It is more than twenty years since online share dealing platforms brought the City to screens the length and breadth of the country; the internet delivered information on demand and tools and techniques that had once been the preserve of the pin-striped, to the masses.


But that was far from the end for Farquhar and the thoroughly nice chaps that Harry Enfield lampooned because access to trading technology does not a trader make. Just because you have access to global markets, a giddying choice of financial products and the ability to ‘accept’ a 15 second quote, doesn’t mean you should.

 So for many years the number of people using technology to take personal financial control remained relatively low with around 2m people ‘in the know’.

Then in its 2012 Retail Distribution Review, the government started to debunk and democratise investing and push for greater transparency; realising that the ‘free’ financial advice they were receiving was anything but, many joined the DIY investing fraternity.

DIY Investor Magazine launched in 2014 in recognition of the fact that things were changing; no longer could the state be expected to deliver later life care or even income in retirement and with the burden of tuition fees and spiraling housing costs, there was increasing pressure for people to take personal financial responsibility.

For the first time issuers of the whole gamut of financial products and services targeted DIY investors with accessible and engaging content; we believed, as we believe that improved financial education and engagement are key to achieving better financial outcomes.

Now, with perhaps one eye on the opportunity, and the other on the threat, the pandemic has massively accelerated the growth of DIY investing, with brokers and platforms reporting record levels of business with a noticeable increase in younger investors.

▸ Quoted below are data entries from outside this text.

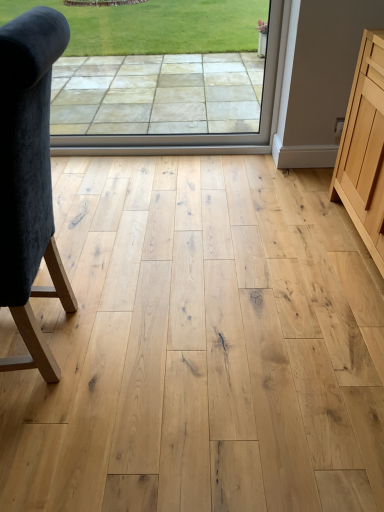 At what (x,y) coordinates should I click in order to perform the action: click on vacant location behind velvet dark blue chair at left. Please return your answer as a coordinate pair (x, y). Looking at the image, I should click on (105, 268). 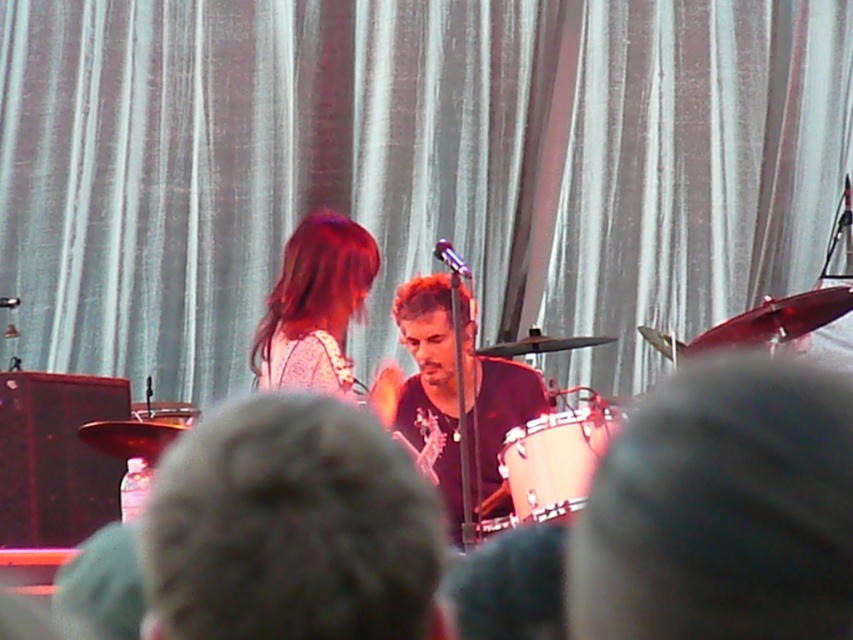 Question: Which point is farther to the camera?

Choices:
 (A) (473, 67)
 (B) (566, 509)
 (C) (289, 381)

Answer: (A)

Question: Does black matte shirt at center have a smaller size compared to matte white dress at center?

Choices:
 (A) yes
 (B) no

Answer: (B)

Question: Which point is farther from the camera taking this photo?

Choices:
 (A) (323, 300)
 (B) (213, 61)

Answer: (B)

Question: Is black matte shirt at center thinner than matte white dress at center?

Choices:
 (A) yes
 (B) no

Answer: (B)

Question: Based on their relative distances, which object is farther from the matte silver drum at center?

Choices:
 (A) black matte shirt at center
 (B) white fabric curtain at upper center
 (C) matte white dress at center

Answer: (B)

Question: Does black matte shirt at center have a greater width compared to matte white dress at center?

Choices:
 (A) yes
 (B) no

Answer: (A) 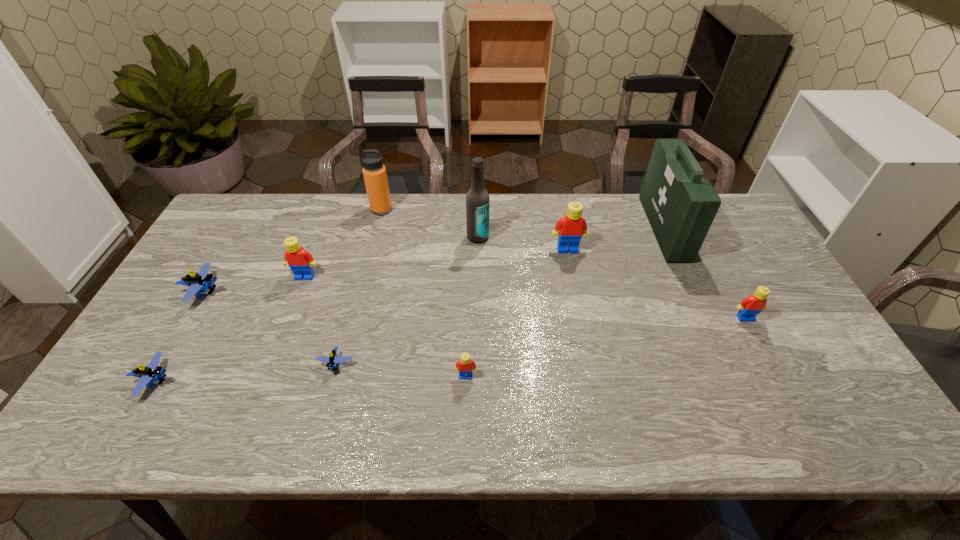 What are the coordinates of `beer bottle` in the screenshot? It's located at (477, 199).

Where is `the second object from right to left`? Image resolution: width=960 pixels, height=540 pixels. the second object from right to left is located at coordinates (680, 205).

Locate an element on the screen. the third tallest object is located at coordinates (374, 172).

The image size is (960, 540). In order to click on thermos bottle in this screenshot , I will do `click(374, 172)`.

Find the location of `the farthest red Lego`. the farthest red Lego is located at coordinates (569, 230).

I want to click on the third object from right to left, so click(x=569, y=230).

Locate an element on the screen. the sixth shortest object is located at coordinates (300, 261).

What are the coordinates of `the second tallest Lego` in the screenshot? It's located at (300, 261).

This screenshot has width=960, height=540. I want to click on the rightmost object, so click(x=750, y=306).

This screenshot has height=540, width=960. I want to click on the fourth nearest Lego, so click(x=750, y=306). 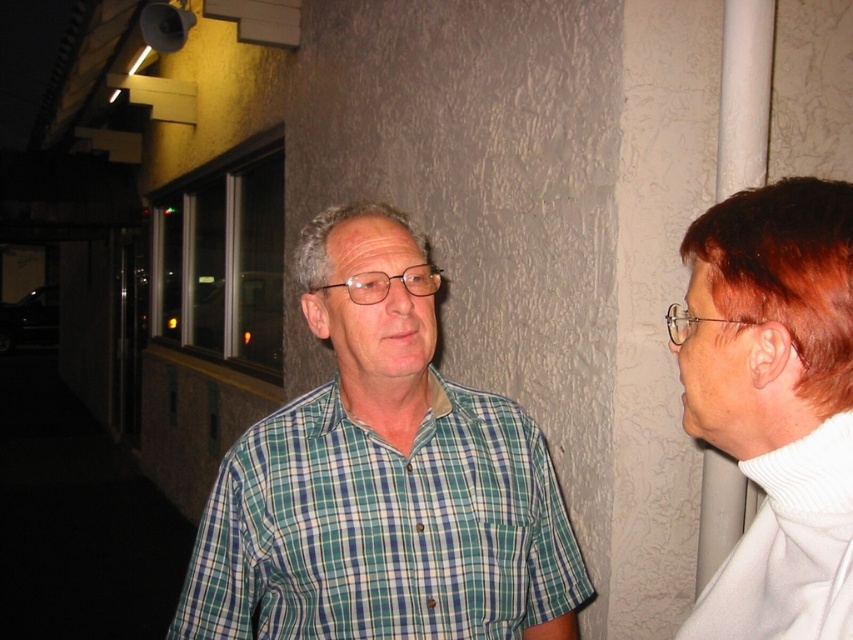 Question: Among these points, which one is nearest to the camera?

Choices:
 (A) (807, 193)
 (B) (757, 301)
 (C) (828, 458)

Answer: (C)

Question: Which point is closer to the camera taking this photo?

Choices:
 (A) (830, 264)
 (B) (527, 600)
 (C) (785, 476)
 (D) (769, 570)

But, as the punch line to a childhood joke would have it, the most dangerous part of a car is the nut behind the wheel; the self same technology that can support a long term wealth creation strategy allowed disciples of Roaring Kitty to come together on Reddit to attack the hedgies on Wall St by ramping GameStop shares.

Once confined to the money pages, brokers’ ads are now commonly found in news sections and sprinkled on TV and radio, reaching out to the mainstream; Boring Money predicts that online DIY investments will hit £385bn in the next five years with almost 7m investors.

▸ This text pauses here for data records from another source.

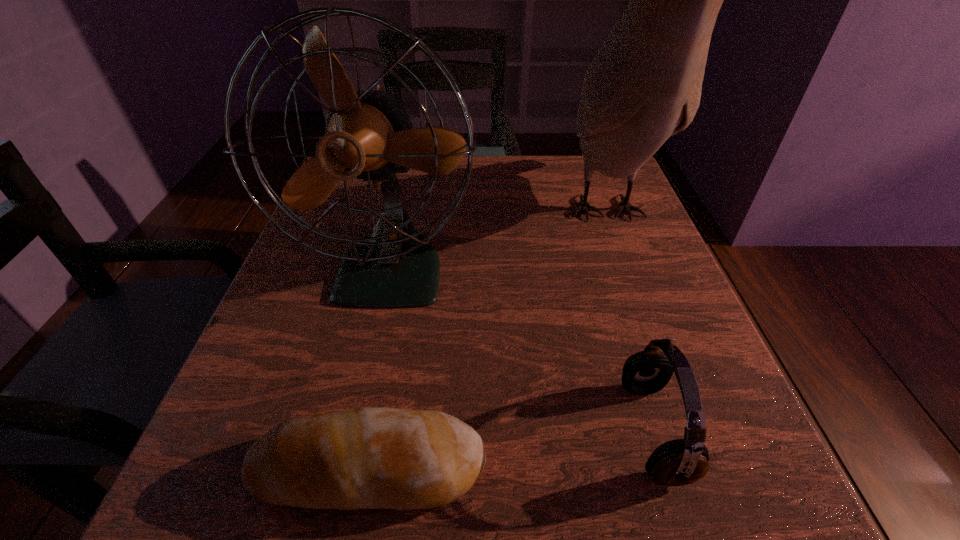 Identify the location of free space that satisfies the following two spatial constraints: 1. on the ear cups of the headset; 2. on the front side of the bread. The height and width of the screenshot is (540, 960). (664, 469).

Identify the location of free region that satisfies the following two spatial constraints: 1. on the front-facing side of the second tallest object for air flow; 2. on the right side of the shortest object. The width and height of the screenshot is (960, 540). (348, 469). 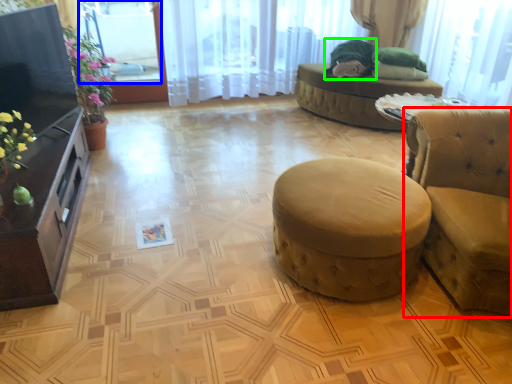 Question: Which is farther away from studio couch (highlighted by a red box)? window screen (highlighted by a blue box) or open (highlighted by a green box)?

Choices:
 (A) window screen
 (B) open

Answer: (A) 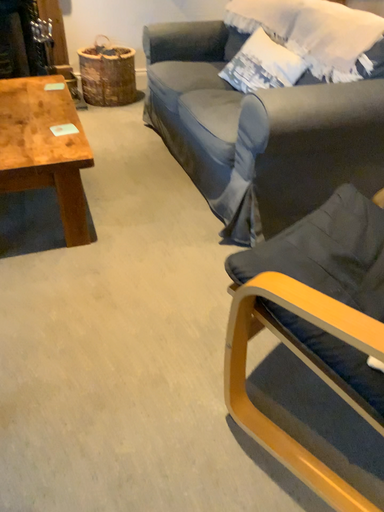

As witnessed by the recent announcement that Scalable Capital would exit the UK market, the robos have struggled to sell the benefits of improved long term financial outcomes over instant gratification; at the same time ‘traditional’ brokers have been consolidating to take advantage of economies of scale which has led to some issues – ‘Platform services creak with customer surge.’

This feels bitter-sweet; the fact that people are engaging with their finances as never before is a source of great satisfaction and an endorsement of our raison d’être.

However, access to technology is just the beginning; less experienced investors will have different information needs and possibly require more attention than the more sophisticated.

A successful long-term DIY investment strategy can deliver life-enhancing improved financial outcomes and we believe brokers have an important role to play by ensuring they provide appropriate and compelling content to enable investors to use their technology to maximum benefit.

With high hopes for the vaccine, let’s hope that the surge in DIY investing, and in particular ESG investing are indicators that Britain is starting to build back better.